Epoh sjokte links het kamp uit, Quili rechts. Didrik was niet wakker te krijgen, dus ze moesten zonder hem. Iets dat de konijnen erg zenuwachtig maakte. Maar nu ze wist dat de zaadjes werden gebruikt om planteneters te lokken, hoopte ze iets slims te kunnen doen.
Namelijk, van alle zaadjes afblijven. Onthouden waar ze liggen, dan iemand anders sturen, zoals Tibbowe. Zou hij dat doen? Voor haar? Een paar dagen geleden had ze meteen nee gedacht. Nu zag ze een wereld waarin de koning haar hielp.

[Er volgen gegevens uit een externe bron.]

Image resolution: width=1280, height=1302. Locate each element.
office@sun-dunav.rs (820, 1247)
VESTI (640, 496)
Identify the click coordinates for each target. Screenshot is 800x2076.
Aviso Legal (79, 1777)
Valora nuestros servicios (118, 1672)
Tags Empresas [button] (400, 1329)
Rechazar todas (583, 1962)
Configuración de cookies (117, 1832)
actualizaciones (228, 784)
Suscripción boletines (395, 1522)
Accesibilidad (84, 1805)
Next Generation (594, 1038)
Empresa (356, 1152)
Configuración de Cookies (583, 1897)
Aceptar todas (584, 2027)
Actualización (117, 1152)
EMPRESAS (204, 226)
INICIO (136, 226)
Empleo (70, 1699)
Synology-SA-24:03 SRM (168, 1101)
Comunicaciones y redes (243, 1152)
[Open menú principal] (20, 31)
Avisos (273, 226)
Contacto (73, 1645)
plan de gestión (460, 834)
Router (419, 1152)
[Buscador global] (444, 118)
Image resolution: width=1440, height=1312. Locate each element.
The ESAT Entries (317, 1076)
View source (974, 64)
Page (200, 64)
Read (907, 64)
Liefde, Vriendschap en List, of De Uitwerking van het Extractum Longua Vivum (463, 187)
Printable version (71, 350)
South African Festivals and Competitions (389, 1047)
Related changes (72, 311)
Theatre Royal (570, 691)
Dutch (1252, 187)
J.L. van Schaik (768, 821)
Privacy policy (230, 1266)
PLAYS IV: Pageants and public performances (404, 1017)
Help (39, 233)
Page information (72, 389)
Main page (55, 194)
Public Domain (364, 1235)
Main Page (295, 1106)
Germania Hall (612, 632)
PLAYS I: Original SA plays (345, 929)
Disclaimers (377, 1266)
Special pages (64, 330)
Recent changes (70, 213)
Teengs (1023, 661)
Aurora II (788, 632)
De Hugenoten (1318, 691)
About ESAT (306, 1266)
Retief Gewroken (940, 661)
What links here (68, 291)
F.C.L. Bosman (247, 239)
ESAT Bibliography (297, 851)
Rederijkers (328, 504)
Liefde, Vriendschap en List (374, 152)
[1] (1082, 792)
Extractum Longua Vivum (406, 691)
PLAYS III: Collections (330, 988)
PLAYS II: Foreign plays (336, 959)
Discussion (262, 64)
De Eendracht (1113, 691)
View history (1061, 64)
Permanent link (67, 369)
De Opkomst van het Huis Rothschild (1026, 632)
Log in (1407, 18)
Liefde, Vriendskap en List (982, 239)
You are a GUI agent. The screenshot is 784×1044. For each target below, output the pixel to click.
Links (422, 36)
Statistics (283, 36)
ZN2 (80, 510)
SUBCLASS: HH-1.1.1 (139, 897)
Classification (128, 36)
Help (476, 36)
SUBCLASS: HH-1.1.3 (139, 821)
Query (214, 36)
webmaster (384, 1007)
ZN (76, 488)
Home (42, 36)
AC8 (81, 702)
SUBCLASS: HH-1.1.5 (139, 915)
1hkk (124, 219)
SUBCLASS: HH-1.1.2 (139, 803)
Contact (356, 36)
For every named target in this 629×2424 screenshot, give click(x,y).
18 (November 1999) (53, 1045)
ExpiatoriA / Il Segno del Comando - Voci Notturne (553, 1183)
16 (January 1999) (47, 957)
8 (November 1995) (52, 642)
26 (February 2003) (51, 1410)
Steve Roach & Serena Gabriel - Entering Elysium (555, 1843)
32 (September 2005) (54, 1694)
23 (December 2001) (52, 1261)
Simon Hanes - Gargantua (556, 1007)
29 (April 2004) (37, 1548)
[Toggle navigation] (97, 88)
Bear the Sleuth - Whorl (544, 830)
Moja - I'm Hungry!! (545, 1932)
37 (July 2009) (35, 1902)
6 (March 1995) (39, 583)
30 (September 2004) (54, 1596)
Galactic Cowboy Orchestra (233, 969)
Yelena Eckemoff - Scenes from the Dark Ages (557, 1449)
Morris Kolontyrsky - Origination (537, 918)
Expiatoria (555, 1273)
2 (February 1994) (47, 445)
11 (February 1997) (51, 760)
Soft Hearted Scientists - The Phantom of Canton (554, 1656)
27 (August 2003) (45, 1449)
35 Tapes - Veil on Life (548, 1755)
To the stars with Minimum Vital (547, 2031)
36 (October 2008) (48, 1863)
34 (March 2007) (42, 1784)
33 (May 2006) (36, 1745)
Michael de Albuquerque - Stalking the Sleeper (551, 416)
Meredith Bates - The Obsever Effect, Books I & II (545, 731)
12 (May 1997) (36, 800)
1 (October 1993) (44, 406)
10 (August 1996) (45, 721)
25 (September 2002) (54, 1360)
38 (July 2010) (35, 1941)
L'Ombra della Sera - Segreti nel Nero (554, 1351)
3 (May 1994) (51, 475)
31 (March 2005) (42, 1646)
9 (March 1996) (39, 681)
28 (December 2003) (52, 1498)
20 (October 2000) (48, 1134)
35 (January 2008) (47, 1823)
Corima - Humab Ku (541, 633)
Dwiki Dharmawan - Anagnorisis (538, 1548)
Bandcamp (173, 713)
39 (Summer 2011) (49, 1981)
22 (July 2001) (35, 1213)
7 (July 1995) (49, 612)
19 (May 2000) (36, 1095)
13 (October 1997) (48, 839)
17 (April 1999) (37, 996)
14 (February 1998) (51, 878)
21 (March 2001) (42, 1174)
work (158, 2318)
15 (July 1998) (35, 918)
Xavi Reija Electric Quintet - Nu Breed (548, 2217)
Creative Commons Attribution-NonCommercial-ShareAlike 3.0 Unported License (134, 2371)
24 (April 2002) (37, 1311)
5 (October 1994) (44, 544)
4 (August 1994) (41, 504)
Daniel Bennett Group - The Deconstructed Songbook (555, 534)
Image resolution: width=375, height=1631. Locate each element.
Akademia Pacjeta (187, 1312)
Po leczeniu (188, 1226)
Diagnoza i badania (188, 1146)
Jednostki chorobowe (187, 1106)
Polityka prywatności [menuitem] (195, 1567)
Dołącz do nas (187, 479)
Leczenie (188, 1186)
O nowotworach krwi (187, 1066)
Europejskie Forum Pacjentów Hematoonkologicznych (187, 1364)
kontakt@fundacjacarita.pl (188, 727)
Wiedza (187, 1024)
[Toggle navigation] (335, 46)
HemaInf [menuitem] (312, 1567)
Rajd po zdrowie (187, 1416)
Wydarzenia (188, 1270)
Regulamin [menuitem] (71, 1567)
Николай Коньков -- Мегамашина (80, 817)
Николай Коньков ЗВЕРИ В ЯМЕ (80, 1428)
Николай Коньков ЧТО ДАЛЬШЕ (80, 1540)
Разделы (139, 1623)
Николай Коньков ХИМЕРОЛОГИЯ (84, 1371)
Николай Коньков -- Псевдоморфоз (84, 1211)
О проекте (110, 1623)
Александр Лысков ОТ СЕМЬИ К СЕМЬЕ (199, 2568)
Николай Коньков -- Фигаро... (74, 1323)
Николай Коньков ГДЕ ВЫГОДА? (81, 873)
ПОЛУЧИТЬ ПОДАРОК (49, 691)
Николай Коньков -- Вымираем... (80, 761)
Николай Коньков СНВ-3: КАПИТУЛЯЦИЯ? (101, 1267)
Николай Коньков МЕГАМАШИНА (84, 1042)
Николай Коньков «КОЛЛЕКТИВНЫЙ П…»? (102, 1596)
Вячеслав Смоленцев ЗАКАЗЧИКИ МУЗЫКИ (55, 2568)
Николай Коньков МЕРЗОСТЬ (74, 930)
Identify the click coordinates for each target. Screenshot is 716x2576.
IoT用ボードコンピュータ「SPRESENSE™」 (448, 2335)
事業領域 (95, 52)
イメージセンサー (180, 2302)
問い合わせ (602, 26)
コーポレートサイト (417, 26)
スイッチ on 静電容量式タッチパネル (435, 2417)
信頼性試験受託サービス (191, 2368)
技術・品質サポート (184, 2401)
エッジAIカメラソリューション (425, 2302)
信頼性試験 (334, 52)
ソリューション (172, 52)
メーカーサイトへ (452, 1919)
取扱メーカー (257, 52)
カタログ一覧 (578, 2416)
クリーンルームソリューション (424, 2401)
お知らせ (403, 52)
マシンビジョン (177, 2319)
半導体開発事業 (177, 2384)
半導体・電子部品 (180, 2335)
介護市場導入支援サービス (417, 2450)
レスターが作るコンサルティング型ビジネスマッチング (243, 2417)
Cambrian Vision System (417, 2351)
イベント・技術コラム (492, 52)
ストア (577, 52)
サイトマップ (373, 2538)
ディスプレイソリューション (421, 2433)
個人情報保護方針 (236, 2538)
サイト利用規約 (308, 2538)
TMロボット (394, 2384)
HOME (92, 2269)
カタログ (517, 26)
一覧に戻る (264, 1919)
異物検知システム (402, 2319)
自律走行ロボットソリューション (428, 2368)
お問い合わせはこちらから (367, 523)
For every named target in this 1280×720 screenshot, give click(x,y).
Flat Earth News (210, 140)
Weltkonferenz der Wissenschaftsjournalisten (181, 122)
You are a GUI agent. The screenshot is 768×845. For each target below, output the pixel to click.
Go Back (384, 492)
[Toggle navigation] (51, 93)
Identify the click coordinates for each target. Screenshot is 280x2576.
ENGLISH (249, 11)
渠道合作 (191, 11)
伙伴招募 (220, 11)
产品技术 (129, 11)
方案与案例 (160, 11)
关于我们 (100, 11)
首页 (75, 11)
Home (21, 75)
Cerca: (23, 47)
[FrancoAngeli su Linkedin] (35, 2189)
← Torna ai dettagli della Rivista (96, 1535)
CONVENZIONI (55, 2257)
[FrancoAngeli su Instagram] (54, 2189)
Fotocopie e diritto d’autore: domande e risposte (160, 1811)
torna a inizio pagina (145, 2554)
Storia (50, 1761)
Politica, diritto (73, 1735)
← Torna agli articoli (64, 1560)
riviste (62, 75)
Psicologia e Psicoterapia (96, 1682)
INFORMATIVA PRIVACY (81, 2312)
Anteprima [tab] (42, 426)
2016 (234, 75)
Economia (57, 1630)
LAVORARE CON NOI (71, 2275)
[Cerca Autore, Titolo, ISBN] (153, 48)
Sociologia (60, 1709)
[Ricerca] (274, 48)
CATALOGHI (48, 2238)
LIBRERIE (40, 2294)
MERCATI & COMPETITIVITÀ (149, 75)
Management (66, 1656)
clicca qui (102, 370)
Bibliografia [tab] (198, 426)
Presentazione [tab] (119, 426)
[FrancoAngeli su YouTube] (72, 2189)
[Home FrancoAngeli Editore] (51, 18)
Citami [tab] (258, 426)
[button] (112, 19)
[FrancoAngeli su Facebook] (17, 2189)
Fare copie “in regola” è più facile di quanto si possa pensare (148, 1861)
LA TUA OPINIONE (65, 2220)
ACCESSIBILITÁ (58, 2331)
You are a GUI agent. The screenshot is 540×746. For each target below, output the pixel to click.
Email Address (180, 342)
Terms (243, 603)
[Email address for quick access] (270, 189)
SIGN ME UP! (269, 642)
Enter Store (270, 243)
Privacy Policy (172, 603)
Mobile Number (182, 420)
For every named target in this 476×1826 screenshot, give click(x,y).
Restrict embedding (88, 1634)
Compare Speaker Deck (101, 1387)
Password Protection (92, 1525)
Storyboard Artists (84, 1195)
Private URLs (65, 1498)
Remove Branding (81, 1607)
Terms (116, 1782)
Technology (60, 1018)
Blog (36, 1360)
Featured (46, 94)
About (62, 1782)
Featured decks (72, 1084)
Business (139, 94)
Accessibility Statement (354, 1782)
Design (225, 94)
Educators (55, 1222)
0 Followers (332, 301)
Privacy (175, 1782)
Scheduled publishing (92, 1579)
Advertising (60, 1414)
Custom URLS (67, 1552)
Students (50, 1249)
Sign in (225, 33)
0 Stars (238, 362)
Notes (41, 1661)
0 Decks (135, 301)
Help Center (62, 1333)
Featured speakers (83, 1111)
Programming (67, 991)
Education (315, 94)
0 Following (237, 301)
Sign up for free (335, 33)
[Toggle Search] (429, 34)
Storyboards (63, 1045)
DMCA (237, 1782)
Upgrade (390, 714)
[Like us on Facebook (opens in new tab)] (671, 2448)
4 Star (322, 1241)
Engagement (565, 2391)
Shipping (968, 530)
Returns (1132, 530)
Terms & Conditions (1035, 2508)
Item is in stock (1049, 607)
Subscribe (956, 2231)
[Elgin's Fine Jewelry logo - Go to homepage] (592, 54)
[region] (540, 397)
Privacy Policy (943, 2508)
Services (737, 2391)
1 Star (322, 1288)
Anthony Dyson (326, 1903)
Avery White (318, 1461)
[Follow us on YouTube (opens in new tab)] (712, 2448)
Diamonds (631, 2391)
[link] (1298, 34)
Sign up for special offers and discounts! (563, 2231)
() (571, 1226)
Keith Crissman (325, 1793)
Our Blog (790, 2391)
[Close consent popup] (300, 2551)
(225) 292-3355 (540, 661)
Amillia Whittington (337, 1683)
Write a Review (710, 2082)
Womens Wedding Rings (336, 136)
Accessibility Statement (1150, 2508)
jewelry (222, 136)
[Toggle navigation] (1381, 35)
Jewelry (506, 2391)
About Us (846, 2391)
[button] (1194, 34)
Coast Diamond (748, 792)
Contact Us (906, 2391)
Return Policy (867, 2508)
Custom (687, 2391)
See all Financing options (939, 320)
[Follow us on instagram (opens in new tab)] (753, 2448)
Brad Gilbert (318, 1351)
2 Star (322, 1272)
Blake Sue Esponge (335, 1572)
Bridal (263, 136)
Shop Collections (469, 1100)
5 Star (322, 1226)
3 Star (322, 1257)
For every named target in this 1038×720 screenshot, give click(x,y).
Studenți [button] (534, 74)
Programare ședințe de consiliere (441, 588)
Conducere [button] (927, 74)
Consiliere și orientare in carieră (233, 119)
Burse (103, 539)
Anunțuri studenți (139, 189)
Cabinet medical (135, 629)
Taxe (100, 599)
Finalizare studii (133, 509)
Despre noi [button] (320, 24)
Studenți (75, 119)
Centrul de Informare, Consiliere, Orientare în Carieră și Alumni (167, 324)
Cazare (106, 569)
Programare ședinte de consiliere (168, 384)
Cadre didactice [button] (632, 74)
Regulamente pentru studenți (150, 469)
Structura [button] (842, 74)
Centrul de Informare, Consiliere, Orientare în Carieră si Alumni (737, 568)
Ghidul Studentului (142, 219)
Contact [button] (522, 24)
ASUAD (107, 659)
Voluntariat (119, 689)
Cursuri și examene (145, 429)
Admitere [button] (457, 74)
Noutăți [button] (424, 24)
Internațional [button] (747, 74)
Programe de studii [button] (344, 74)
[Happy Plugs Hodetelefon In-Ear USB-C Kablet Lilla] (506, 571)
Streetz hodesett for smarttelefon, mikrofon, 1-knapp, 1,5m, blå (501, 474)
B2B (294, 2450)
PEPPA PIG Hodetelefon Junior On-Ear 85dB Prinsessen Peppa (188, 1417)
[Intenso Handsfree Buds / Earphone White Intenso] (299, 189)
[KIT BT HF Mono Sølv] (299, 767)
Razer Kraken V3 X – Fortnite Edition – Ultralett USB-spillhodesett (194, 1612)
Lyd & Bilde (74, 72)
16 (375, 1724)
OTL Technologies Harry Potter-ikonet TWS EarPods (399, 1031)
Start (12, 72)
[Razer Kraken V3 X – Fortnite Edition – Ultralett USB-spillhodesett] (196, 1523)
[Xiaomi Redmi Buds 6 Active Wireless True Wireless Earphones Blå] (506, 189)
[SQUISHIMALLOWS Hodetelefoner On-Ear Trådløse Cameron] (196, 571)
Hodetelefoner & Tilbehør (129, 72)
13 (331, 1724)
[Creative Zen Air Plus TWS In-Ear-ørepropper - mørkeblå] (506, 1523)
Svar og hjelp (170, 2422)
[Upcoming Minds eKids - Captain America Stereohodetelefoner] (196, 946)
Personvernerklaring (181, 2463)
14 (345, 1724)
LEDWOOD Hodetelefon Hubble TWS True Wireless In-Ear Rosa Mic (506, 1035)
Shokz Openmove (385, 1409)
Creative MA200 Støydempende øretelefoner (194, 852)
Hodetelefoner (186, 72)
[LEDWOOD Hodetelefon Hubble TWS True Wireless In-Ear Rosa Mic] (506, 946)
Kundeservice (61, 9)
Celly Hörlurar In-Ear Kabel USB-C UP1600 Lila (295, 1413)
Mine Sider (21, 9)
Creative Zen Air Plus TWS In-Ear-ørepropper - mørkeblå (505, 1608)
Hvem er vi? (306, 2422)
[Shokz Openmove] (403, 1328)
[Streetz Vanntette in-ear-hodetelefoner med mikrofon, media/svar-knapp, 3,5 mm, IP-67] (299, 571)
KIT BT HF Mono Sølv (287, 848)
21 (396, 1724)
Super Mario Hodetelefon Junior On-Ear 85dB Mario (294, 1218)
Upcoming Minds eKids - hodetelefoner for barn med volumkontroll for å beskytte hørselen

Een tik klonk achter haar. Nog een tik, hol en dof, waarna een konijn op haar rug piepte. Toen ze omkeek, kreeg ze zelf zo’n tik op het hoofd. Het deed pijn, maar niet genoeg om haar te ontregelen. Wie hen ook aanviel—
Niemand viel hen aan. De volgende tik kwam op haar hoeven, hard genoeg om iets te laten barsten.
Het regende eieren.
Eieren groter dan ze ooit had gezien. Nou kwam ze niet vaak in de buurt van eieren—gezien ze geen vogel was en ze ook niet at—maar ze wist zeker dat deze abnormaal waren. Ze voelde dezelfde rare energie als bij de grote zaden.
De wereld werd zwart.
Twee hartslagen later kwamen de zonnestralen terug.
Boven haar hoofd vloog een reusachtige vogel. Zijn twee vleugels mengden qua kleur met de boomtoppen, maar wonnen qua grootte. Was dat …
“Cosmo! Cosmo!”
Een snavel keerde omlaag. De god moest afdalen in een spiraal rondom de bomen, want meer ruimte was er niet in het dichtbegroeide regenwoud. Toen hij eindelijk landde, werden de konijnen door de windvlagen van haar rug geblazen.
“Pardon daarvoor.” Hij had twee normale vleugels. Zijn Windvlaagvleugel had hij niet bij zich—of was hij die dan toch kwijt?
“Waar is je Windvlaagvleugel?” vroeg Quili. Opnieuw zonder eerst even na te denken of haarzelf voor te stellen.
“Als ik gelijk heb, dier, in de verkeerde handen.”
Geschreeuw klonk uit het kamp. Twee adelaars zongen iets, en andere vogels namen het over als een simpele toeterende melodie. Al snel voelde Quili de grond dreunen en een onrustige wind waaien. Dat krijg je als honderd dieren op elkaar afrennen en met krachten smijten.
Een volgende aanval. En deze keer leken ze hun kamp te hebben gevonden.